Jab Jab Phool Khile () is a 1965 Indian Hindi-language romantic drama film. It stars Shashi Kapoor and Nanda. The story is of a poor boy who is a boatman in Kashmir and falls in love with a rich tourist. The film became a "blockbuster" at the box office, was No. 2 in top ten grossing films at Box Office India for 1965. The songs by the music composing duo Kalyanji Anandji, assisted by then little-known Laxmikant Pyarelal are highlights of the film (lyrics by Anand Bakshi). The film was screened in Algeria's cinema halls every two days for a couple of years; there was, in fact, public demand for it.
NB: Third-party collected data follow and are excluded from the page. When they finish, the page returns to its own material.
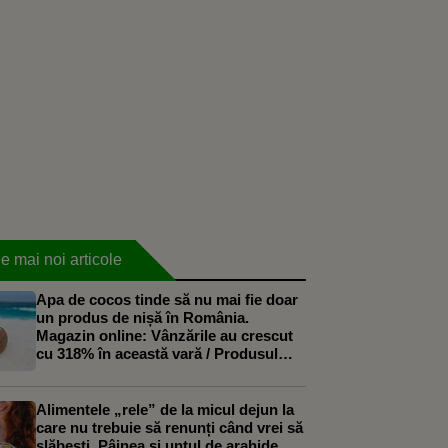
e mai noi articole
Apa de cocos tinde să nu mai fie doar
un produs de nișă în România.
Magazin online: Vânzările au crescut
cu 318% în această vară / Produsul
începe să fie folosit și în deserturile
artizanale
Alimentele „rele” de la micul dejun la
care nu trebuie să renunți când vrei să
slăbești. Pâinea și untul de arahide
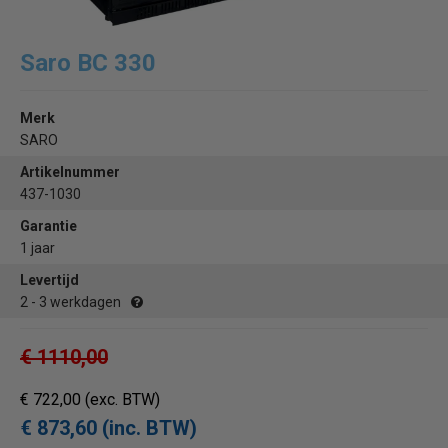
Saro BC 330
Merk
SARO
Artikelnummer
437-1030
Garantie
1 jaar
Levertijd
2 - 3 werkdagen
€ 1110,00
€ 722,00
(exc. BTW)
€ 873,60 (inc. BTW)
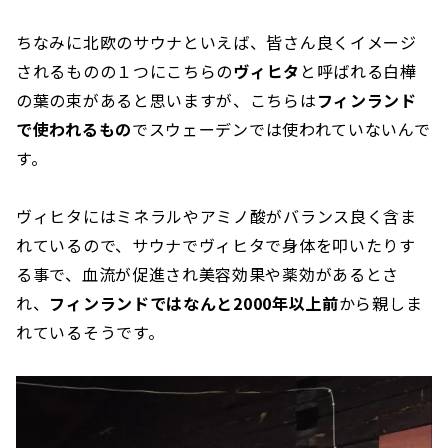
ちなみに北欧のサウナといえば、皆さん良くイメージ
されるものの１つにこちらの
ヴィヒタ
と呼ばれる白樺
の葉の束があると思いますが、こちらは
フィンランド
で使われるもの
でスウェーデンでは使われていないんで
す。
ヴィヒタにはミネラルやアミノ酸がバランス良く含ま
れているので、サウナでヴィヒタで身体を叩いたりす
る事で、血流が促進され美容効果や薬効があるとさ
れ、
フィンランドではなんと2000年以上前
から親しま
れているそうです。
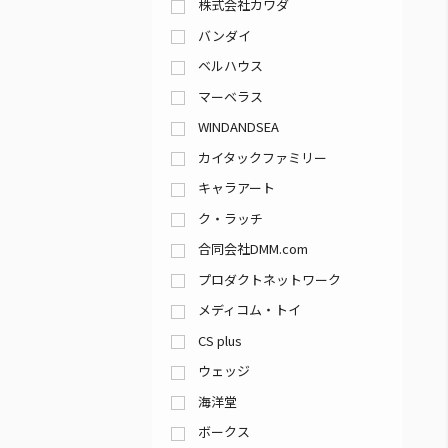
株式会社カワダ
バンダイ
ベルハウス
マーベラス
WINDANDSEA
カイタックファミリー
キャラアート
ク・ラッチ
合同会社DMM.com
プロダクトネットワーク
メディコム・トイ
CS plus
ウェッジ
海洋堂
ボークス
Shashi Kapoor was one of the most successful Indian actors in North African countries such as Algeria, Morocco and Libya. In the souks of Marrakesh, even today some of the older shopkeepers will give you a discount if you are from the land of Shashi Kapoor. In 1996, the Hindi movie Raja Hindustani was inspired by this movie.

Plot
Rita Khanna (Nanda), only daughter and an heiress of Raj Bahadur Chunnilal goes to Kashmir for a holiday along with her maid Stella (Shammi). There, she rents a houseboat and becomes friendly with owner of that houseboat Raja (Shashi Kapoor). Raja was an innocent and romantic village guy who lives along with his younger sister Munni(Baby Farida). After some misunderstandings, they grow friendly and Raja falls in love with Rita. Before starting back, Rita promises Raja that she would come back the following year.

At her home, her father wants her to marry Kishore,(Jatin Khanna) but Rita keeps on postponing her decision. She goes to Kashmir the following year as promised, but Kishore comes along with her, causing Raja trouble. Finally Raja professes his love and asks her to marry him. She chooses Raja over Kishore and brings him to her dad.

Raj Bahadur (Kamal Kapoor) doesn't want his daughter to marry Raja and tries to reason with her, but fails. At last, he tells his daughter that Raja was of a completely different background and can't adjust to their ways. Rita asks Raja to change his appearance and habits and Raja agrees. After a makeover, Raj Bahadur throws a party to introduce Raja to everyone. There, Raja couldn't bear watching Rita dancing with other men. It leads to a quarrel between them and Raja leaves her house saying that he couldn't adjust to her culture.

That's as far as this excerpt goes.